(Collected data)
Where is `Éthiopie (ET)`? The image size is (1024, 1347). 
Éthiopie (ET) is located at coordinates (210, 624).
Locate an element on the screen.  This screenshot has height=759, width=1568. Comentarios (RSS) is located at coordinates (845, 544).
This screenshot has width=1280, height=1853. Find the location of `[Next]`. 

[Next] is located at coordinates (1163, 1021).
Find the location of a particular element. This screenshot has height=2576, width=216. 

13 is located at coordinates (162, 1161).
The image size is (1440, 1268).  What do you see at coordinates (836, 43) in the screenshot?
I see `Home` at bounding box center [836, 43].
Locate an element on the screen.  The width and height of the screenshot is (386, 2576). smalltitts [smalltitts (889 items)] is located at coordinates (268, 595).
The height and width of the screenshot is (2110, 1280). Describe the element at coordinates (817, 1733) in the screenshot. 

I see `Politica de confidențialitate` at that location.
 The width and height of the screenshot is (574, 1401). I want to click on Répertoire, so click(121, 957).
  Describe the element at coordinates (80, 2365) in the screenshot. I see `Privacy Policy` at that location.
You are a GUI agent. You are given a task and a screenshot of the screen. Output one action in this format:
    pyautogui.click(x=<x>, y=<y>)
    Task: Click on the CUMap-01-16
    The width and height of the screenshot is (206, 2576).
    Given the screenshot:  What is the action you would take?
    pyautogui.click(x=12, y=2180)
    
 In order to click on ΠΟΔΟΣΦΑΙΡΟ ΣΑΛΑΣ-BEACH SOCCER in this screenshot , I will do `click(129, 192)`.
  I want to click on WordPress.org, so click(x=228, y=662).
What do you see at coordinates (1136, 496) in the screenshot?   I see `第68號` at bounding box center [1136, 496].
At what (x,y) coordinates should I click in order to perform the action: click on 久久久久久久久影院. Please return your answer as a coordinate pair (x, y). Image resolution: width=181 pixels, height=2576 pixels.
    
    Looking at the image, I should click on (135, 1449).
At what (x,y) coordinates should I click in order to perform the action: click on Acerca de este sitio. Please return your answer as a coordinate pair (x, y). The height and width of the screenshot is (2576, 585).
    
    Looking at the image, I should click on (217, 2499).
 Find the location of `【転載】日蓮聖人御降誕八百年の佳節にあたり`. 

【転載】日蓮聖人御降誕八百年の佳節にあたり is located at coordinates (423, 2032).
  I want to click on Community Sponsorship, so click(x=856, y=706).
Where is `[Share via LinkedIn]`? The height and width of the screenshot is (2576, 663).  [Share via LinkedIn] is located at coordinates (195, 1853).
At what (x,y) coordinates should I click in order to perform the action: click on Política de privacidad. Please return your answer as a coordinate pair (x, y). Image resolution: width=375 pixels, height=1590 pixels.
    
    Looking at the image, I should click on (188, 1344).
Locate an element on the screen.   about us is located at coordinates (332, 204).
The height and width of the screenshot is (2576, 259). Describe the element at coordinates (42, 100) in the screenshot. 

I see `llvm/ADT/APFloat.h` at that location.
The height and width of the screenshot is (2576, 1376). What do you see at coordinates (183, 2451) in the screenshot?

What needs to be done
Please output the entries above, every line exactly as it reads.

Answer to the exercise
Where is `Éthiopie (ET)`? The image size is (1024, 1347). 
Éthiopie (ET) is located at coordinates (210, 624).
Locate an element on the screen.  This screenshot has height=759, width=1568. Comentarios (RSS) is located at coordinates (845, 544).
This screenshot has width=1280, height=1853. Find the location of `[Next]`. 

[Next] is located at coordinates (1163, 1021).
Find the location of a particular element. This screenshot has height=2576, width=216. 

13 is located at coordinates (162, 1161).
The image size is (1440, 1268).  What do you see at coordinates (836, 43) in the screenshot?
I see `Home` at bounding box center [836, 43].
Locate an element on the screen.  The width and height of the screenshot is (386, 2576). smalltitts [smalltitts (889 items)] is located at coordinates (268, 595).
The height and width of the screenshot is (2110, 1280). Describe the element at coordinates (817, 1733) in the screenshot. 

I see `Politica de confidențialitate` at that location.
 The width and height of the screenshot is (574, 1401). I want to click on Répertoire, so click(121, 957).
  Describe the element at coordinates (80, 2365) in the screenshot. I see `Privacy Policy` at that location.
You are a GUI agent. You are given a task and a screenshot of the screen. Output one action in this format:
    pyautogui.click(x=<x>, y=<y>)
    Task: Click on the CUMap-01-16
    The width and height of the screenshot is (206, 2576).
    Given the screenshot:  What is the action you would take?
    pyautogui.click(x=12, y=2180)
    
 In order to click on ΠΟΔΟΣΦΑΙΡΟ ΣΑΛΑΣ-BEACH SOCCER in this screenshot , I will do `click(129, 192)`.
  I want to click on WordPress.org, so click(x=228, y=662).
What do you see at coordinates (1136, 496) in the screenshot?   I see `第68號` at bounding box center [1136, 496].
At what (x,y) coordinates should I click in order to perform the action: click on 久久久久久久久影院. Please return your answer as a coordinate pair (x, y). Image resolution: width=181 pixels, height=2576 pixels.
    
    Looking at the image, I should click on (135, 1449).
At what (x,y) coordinates should I click in order to perform the action: click on Acerca de este sitio. Please return your answer as a coordinate pair (x, y). The height and width of the screenshot is (2576, 585).
    
    Looking at the image, I should click on (217, 2499).
 Find the location of `【転載】日蓮聖人御降誕八百年の佳節にあたり`. 

【転載】日蓮聖人御降誕八百年の佳節にあたり is located at coordinates (423, 2032).
  I want to click on Community Sponsorship, so click(x=856, y=706).
Where is `[Share via LinkedIn]`? The height and width of the screenshot is (2576, 663).  [Share via LinkedIn] is located at coordinates (195, 1853).
At what (x,y) coordinates should I click in order to perform the action: click on Política de privacidad. Please return your answer as a coordinate pair (x, y). Image resolution: width=375 pixels, height=1590 pixels.
    
    Looking at the image, I should click on (188, 1344).
Locate an element on the screen.   about us is located at coordinates (332, 204).
The height and width of the screenshot is (2576, 259). Describe the element at coordinates (42, 100) in the screenshot. 

I see `llvm/ADT/APFloat.h` at that location.
The height and width of the screenshot is (2576, 1376). What do you see at coordinates (183, 2451) in the screenshot?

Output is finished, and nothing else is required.